" S’envoyer de petits cailloux peut se terminer par s’envoyer de grosses pierres. "
Proverbe
Mandingue
Depuis 2022, les relations entre Bamako et Nouakchott se sont envenimées.
Ce qui était autrefois une coopération régionale s’est transformée en méfiance
et en gestes hostiles. Tout a commencé avec des incidents meurtriers près de la
frontière. Des civils mauritaniens ont été tués lors d’opérations menées par
l’armée malienne et ses alliés. Nouakchott a protesté, Bamako a promis des
enquêtes, mais rien de concret n’a suivi. La blessure est restée ouverte et la
confiance s’est brisée.
Les relations entre Bamako et Nouakchott se sont donc dégradées à un rythme inquiétant. La récente
fermeture de nombreux commerces tenus par des Mauritaniens au Mali est
l’illustration la plus visible de cette rupture. Elle traduit une rancune
malienne que les responsables mauritaniens n’ont pas su anticiper ni
désamorcer.
Le Mali reproche à la Mauritanie une attitude jugée ambivalente face à la
crise sécuritaire sahélienne. Alors que Bamako a pris des distances avec ses
partenaires traditionnels, notamment la France et la CEDEAO, Nouakchott a
maintenu une ligne prudente, évitant toute confrontation mais sans offrir non
plus de soutien clair au régime de transition malien. Cette posture, perçue au
Mali comme de l’hypocrisie, nourrit l’idée que la Mauritanie profite de la
fragilité malienne sans assumer de solidarité politique.
À cela s’ajoutent les tensions frontalières. Les communautés maliennes accusent régulièrement l’armée mauritanienne de bavures contre des civils près de la frontière. Ces accusations, même non prouvées, alimentent un ressentiment populaire que les autorités maliennes exploitent pour justifier une fermeté à l’égard des intérêts mauritaniens sur leur sol. Dans ce climat, les commerçants mauritaniens, longtemps intégrés dans les marchés maliens, deviennent des boucs émissaires faciles.
La
tension s’est renforcée avec la question migratoire. La Mauritanie, soutenue
par ses partenaires européens, a procédé à des expulsions de ressortissants
maliens. À Bamako, ces mesures ont été vécues comme une humiliation. Le
discours souverainiste malien a trouvé là un terreau fertile a conduit le
régime malien à ce qu'il fasse des gestes symboliques pour montrer sa fermeté, allant donc jusqu’à fermer de
nombreux commerces tenus par des Mauritaniens. Cette décision, sans
justification claire, a plongé la diaspora mauritanienne dans l’inquiétude et
dans la perte de revenus.
La faillite d'une diplomatie
La diplomatie mauritanienne n’a pas su anticiper ni désamorcer la crise. Elle a maintenu une position de neutralité, sans stratégie de gestion des incidents ni mécanisme conjoint avec Bamako. Les commerçants, longtemps moteurs de l’économie locale, se retrouvent exposés. Faute d’une protection consulaire forte et d’une communication active, Nouakchott a laissé le récit se construire du côté malien. La Mauritanie apparaît comme égoïste, alignée sur ses partenaires extérieurs, et incapable de défendre ses citoyens.
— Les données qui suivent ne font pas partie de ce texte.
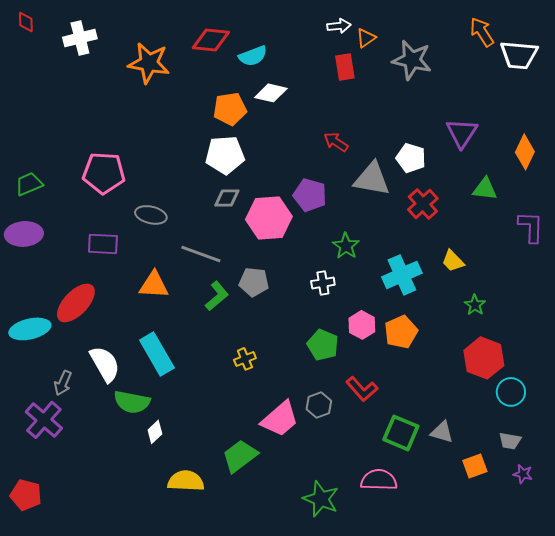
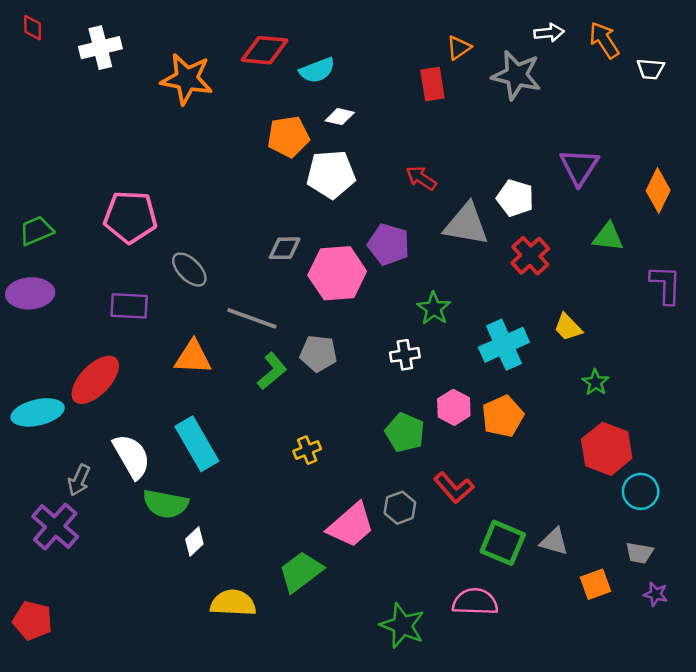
white arrow: (339, 26) -> (549, 33), moved
white trapezoid: (519, 55) -> (651, 69), size x0.6
white diamond: (271, 93) -> (340, 117), size x0.7
white pentagon: (225, 155) -> (331, 174), moved
gray ellipse: (151, 215) -> (189, 270), turned 32

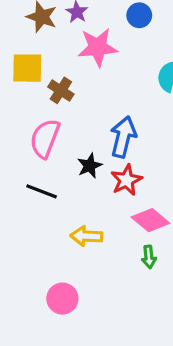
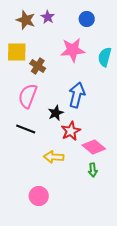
pink star: (98, 47) -> (73, 50), moved
red star: (126, 180) -> (71, 131), moved

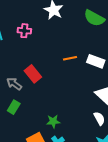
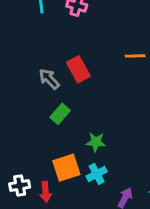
green rectangle: (14, 107) -> (60, 114), moved

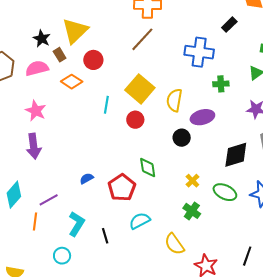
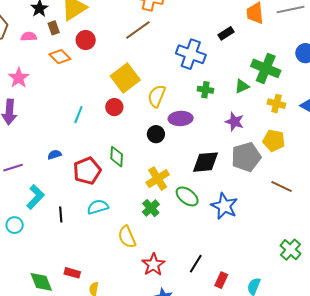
pink semicircle: (37, 68) -> (29, 37), size x0.7
cyan line: (106, 105) -> (78, 115), moved
yellow cross: (192, 181) -> (158, 179), size x1.6

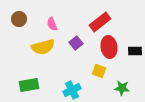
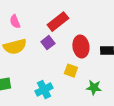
red rectangle: (100, 22) -> (58, 22), moved
pink semicircle: (52, 24) -> (15, 22), moved

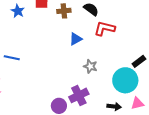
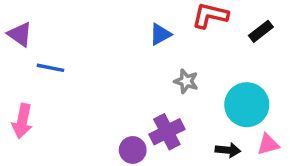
black rectangle: (139, 61) -> (261, 31), moved

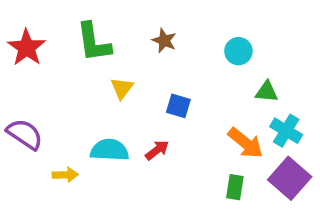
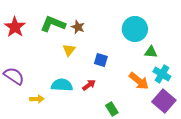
brown star: (164, 41) -> (78, 27), moved
green L-shape: (94, 42) -> (53, 24), turned 120
cyan circle: (238, 51) -> (135, 29), size x1.6
green rectangle: (235, 187) -> (112, 109), moved, turned -40

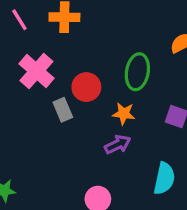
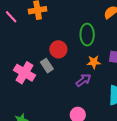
pink cross: (36, 71) -> (24, 73), moved
orange star: (124, 114) -> (94, 62), moved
La diplomatie mauritanienne, réputée pour son pragmatisme, montre ici ses limites. Elle s’est enfermée dans une neutralité de façade, sans développer une stratégie claire vis-à-vis de Bamako. Résultat, la Mauritanie perd à la fois la confiance des autorités maliennes et la protection de sa communauté installée dans ce pays voisin. Faute d’initiatives diplomatiques fortes, elle subit la colère malienne au lieu de l’infléchir.
Le problème n’est pas seulement bilatéral. Il touche à l’équilibre du Sahel. Le Mali, replié sur lui-même, attend des voisins une loyauté sans faille. La Mauritanie, soucieuse de préserver ses liens avec l’Occident et d’afficher sa stabilité, se retrouve dans une position inconfortable. En ne tranchant pas, elle provoque la méfiance de Bamako et affaiblit sa capacité d’influence régionale.
La faillite de la diplomatie mauritanienne est donc double. Elle n’a pas su protéger ses ressortissants, et elle n’a pas su préserver la relation stratégique avec un voisin clé. Dans une région où chaque geste compte, l’absence de choix devient un choix coûteux.
Si la Mauritanie continue dans l’attentisme, elle risque de perdre plus qu’une relation bilatérale. C’est sa crédibilité régionale qui s’effrite et sa diaspora qui se fragilise. Le Mali a choisi la confrontation pour affirmer sa souveraineté. Face à cela, l’inaction n’est plus une option pour Nouakchott.
Pour sortir de l’impasse, Nouakchott doit changer d’approche.
Trois leviers s’imposent.
Le premier est sécuritaire, en mettant en place une commission d’enquête conjointe sur les incidents frontaliers et un couloir pastoral protégé pour les éleveurs et transporteurs.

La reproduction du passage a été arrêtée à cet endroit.